闲着没事,写了个线性回归的源代码

时间:2023-01-25 18:57:39


以前只是在Coursera上吴恩达的《Machine Learning》课时用Matlab写过线性回归的源代码,这些东西虽然在python中有现成的库可以调用,但为了练手,还是随便写了一个线性回归的源代码。逻辑回归原理和线性回归类似,不过要乘一个diag矩阵。数据集是课后作业中的.mat文件不过由于只是练手的缘故,并没有特别注意输入X的数据格式的问题,比如这里默认X的feature个数为1,。感觉numpy对矩阵操作还是不如Matlab方便


# coding=utf-8
# 版权所有,侵权不究
# typhoonbxq
# the University of *

import scipy.io as scio
import numpy as np
import matplotlib.pyplot as plt

class LR:
    def __init__(self,X,Y):
        self.m = len(Y)                                              # num of training examples
        self.n = len(X[0]) + 1                                       # num of features, adding "1"
        self.X = np.hstack((np.ones((self.m,1)),X))                  # Add '1' to each training example
        self.Y = Y.reshape((self.m,1))
        self.theta = 0
        self.cost = []


    def fit(self):
        theta = np.zeros((self.n,1)) + 0.01                          # Initiate the theta with a small number
        cost_old = np.array([[0]])
        M = self.X.dot(theta) - self.Y
        cost_new = M.T.dot(M) * 1.0 / 2 /self.m
        # print 'the initail cost is',cost_new
        i = 0
        while (np.abs(cost_new - cost_old) > 0.001 ):
            cost_old = cost_new
            theta_grad = X.T.dot(self.X.dot(theta) - self.Y) / self.m
            # print 'in the %d-th interation'%(i),'theta:',theta
            # print 'theta_grad :',theta_grad
            theta = theta - theta_grad * 0.001                     # Actually, I have no idea how to properly set this index,
                                                                     # Anyway, practice and the curve will tell me everything
            M = self.X.dot(theta) - self.Y                           # M is a temporary variable
            cost_new = np.dot(M.T,M) / self.m                        # Divided by self.m, which is the num of training examples
            i = i + 1                                                # The index of iteration is added by 1
            self.cost.append(cost_new[0][0])
        self.theta = theta
        self.cost = np.array(self.cost)
        l = len(self.cost)
        axis_X = np.arange(l)

        # I wanna show how the cost changes in the iteration process
        # This better tells me that my code is right
        plt.plot(axis_X,self.cost)
        plt.xlabel('Iteration No.')
        plt.ylabel('Total Cost')
        plt.title('Iteration VS Cost')
        plt.show()

    def pred(self,X):
        X = np.hstack( ( X,np.ones( (len(X),1) ) ) )
        return np.dot(X,self.theta)

    def plot(self):
        x = np.linspace(0,30,401)
        y = x * self.theta[1] + self.theta[0]
        plt.plot(x,y,'r')
        plt.legend(['Prediction Line'])


# Import data, and change the data format becasue the input should be in np.array format instead of list format
data = scio.loadmat('F:\\data.mat')
X = data['X']
X = np.array(X)
Y = data['Y']
Y = np.array(Y)

# Train the Lineaer Regression with the given datasets
NN = LR(X,Y)
NN.fit()
X_test = np.array([[20]])
Y_test = NN.pred(X_test)
print "When the input is %.2f , the output is %.2f" %(X_test,Y_test)

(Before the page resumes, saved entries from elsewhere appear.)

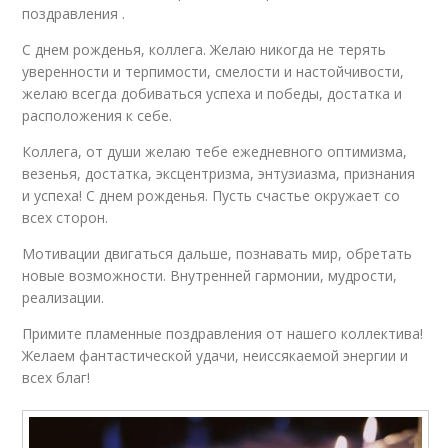
поздравления .
С днем рожденья, коллега. Желаю никогда не терять
уверенности и терпимости, смелости и настойчивости,
желаю всегда добиваться успеха и победы, достатка и
расположения к себе.
Коллега, от души желаю тебе ежедневного оптимизма,
везенья, достатка, эксцентризма, энтузиазма, признания
и успеха! С днем рожденья. Пусть счастье окружает со
всех сторон.
Мотивации двигаться дальше, познавать мир, обретать
новые возможности. Внутренней гармонии, мудрости,
реализации.
Примите пламенные поздравления от нашего коллектива!
Желаем фантастической удачи, неиссякаемой энергии и
всех благ!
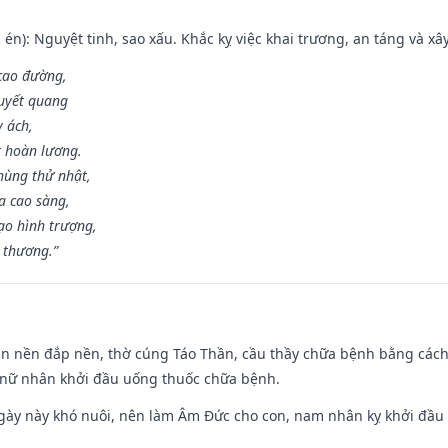
én): Nguyệt tinh, sao xấu. Khắc kỵ việc khai trương, an táng và xâ
 cao đường,
huyết quang
y ách,
t hoàn lương.
hùng thử nhật,
a cao sàng,
ạo hình trượng,
i thương.”
an nền đắp nền, thờ cúng Táo Thần, cầu thầy chữa bệnh bằng cách
 nữ nhân khởi đầu uống thuốc chữa bệnh.
gày này khó nuôi, nên làm Âm Đức cho con, nam nhân kỵ khởi đầu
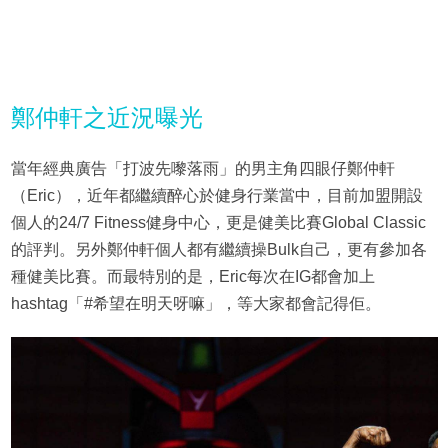
鄭仲軒之近況曝光
當年經典廣告「打波先嚟落雨」的男主角四眼仔鄭仲軒
（Eric），近年都繼續醉心於健身行業當中，目前加盟開設
個人的24/7 Fitness健身中心，更是健美比賽Global Classic
的評判。另外鄭仲軒個人都有繼續操Bulk自己，更有參加各
種健美比賽。而最特別的是，Eric每次在IG都會加上
hashtag「#希望在明天呀嘛」，等大家都會記得佢。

# Scatter the data as well as the calculated prediction line
plt.scatter(X[:,0],Y)
plt.hold(True)
NN.plot()
plt.show()





主要的问题出在theta_grad的系数上把,最开始取得太大了,不收敛,不过这些东西都很基础,也很好搞定


我想补充说下,求导时出现了diag矩阵,实际上就是不同的向量点乘不同的数据,如果把这些东西统一起来,用一个优美的表达式去解释的话,就是一个矩阵(包含前面所说的不同向量)叉乘一个diag矩阵,从式子上来说,这样做会更优美一些。。。。。。。。